Getting base64 images from PostgreSQL bytea field
We were using node js to convert bytea images using a simple algorithm. However, having requests holding about 100MB of images in them quickly became a performance problem as our server would time out before being able to process all the images.
bytesBufferToBase64(buffer) {
let binary = '';
const bytes = new Uint8Array(buffer);
const len = bytes.byteLength;
for (let i = 0; i < len; i += 1) {
binary += String.fromCharCode(bytes[i]);
}
return btoa(binary);
}
We tried postgres-bytea node as a possible solution, but the same problem remained. Let’s take a glimpse at the source code:
module.exports = function parseBytea (input) {
if (/^\\x/.test(input)) {
// new 'hex' style response (pg >9.0)
return Buffer.from(input.substr(2), 'hex')
}
var output = ''
var i = 0
while (i < input.length) {
if (input[i] !== '\\') {
output += input[i]
++i
} else {
if (/[0-7]/.test(input.substr(i + 1, 3))) {
output += String.fromCharCode(parseInt(input.substr(i + 1, 3), 8))
i += 4
} else {
var backslashes = 1
while (i + backslashes < input.length && input[i + backslashes] === '\\')
for (var k = 0; k < Math.floor(backslashes / 2); ++k) {
output += '\\'
}
i += Math.floor(backslashes / 2) * 2
}
}
}
return Buffer.from(output, 'binary')
}
The problem in both cases was that our Node.js server was basically looping over the entire bytea. At about 100MB of data, that’s about 100 million loops in our software. 🤯 No wonder the server was timing out!
The root of the problem is that PostgreSQL bytea format, containing escape characters (i.e 123\000\001) is not very compatible with Node.js. It is simply not a native format for the Buffer class, hence the conversion.

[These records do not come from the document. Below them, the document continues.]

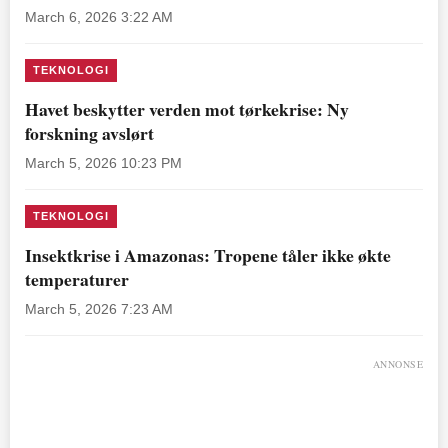
March 6, 2026 3:22 AM
TEKNOLOGI
Havet beskytter verden mot tørkekrise: Ny
forskning avslørt
March 5, 2026 10:23 PM
TEKNOLOGI
Insektkrise i Amazonas: Tropene tåler ikke økte
temperaturer
March 5, 2026 7:23 AM
ANNONSE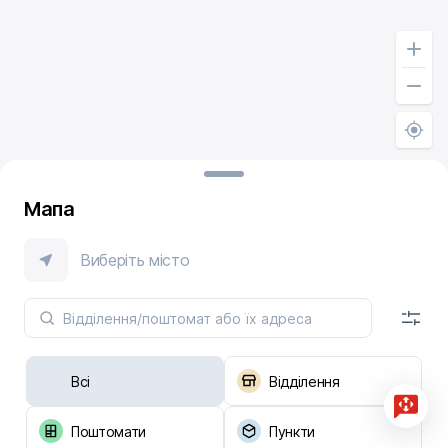
Мапа
Виберіть місто
Всі
Відділення
Поштомати
Пункти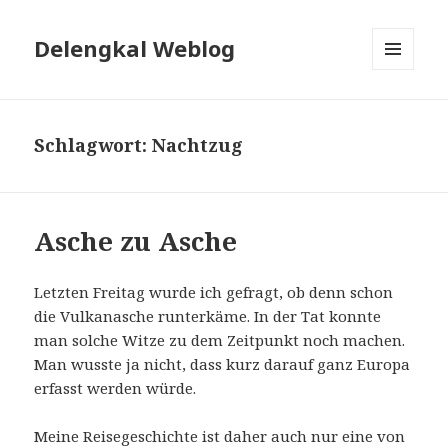
Delengkal Weblog
MENÜ
UND
WIDGETS
Schlagwort:
Nachtzug
Asche zu Asche
Letzten Freitag wurde ich gefragt, ob denn schon
die Vulkanasche runterkäme. In der Tat konnte
man solche Witze zu dem Zeitpunkt noch machen.
Man wusste ja nicht, dass kurz darauf ganz Europa
erfasst werden würde.
Meine Reisegeschichte ist daher auch nur eine von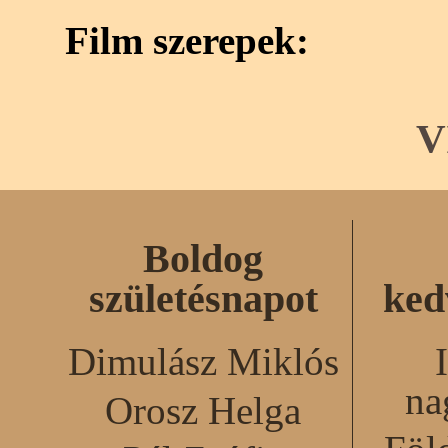
Film szerepek:
V
Boldog
születésnapot
ked
Dimulász Miklós
na
Orosz Helga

Funny thing is that the very existence of a package like postgre-bytea encourages users to think this is the right way to do it. Of course most people using bytea fields would use it for thumbnail or small images, so I guess they would rarely see the performance impact on their node-js software like we did.
If Node-js is bad at handling bytea coming from PostgreSQL, then why use the bytea format?
Think outside the box!
What if the conversion to base64 was done at the source? No bytea, no problem eh?
Well it’s possible, and very easy:
SELECT encode(data, 'base64') FROM image where id = 145
Et voilà!
The conversion is done on the spot with optimised performances (I trust PostgreSQL team on that) and the database is delivering base64 directly into our Node.js software. It’s not even faster, there is no conversion needed at all, there is less code, making for better code!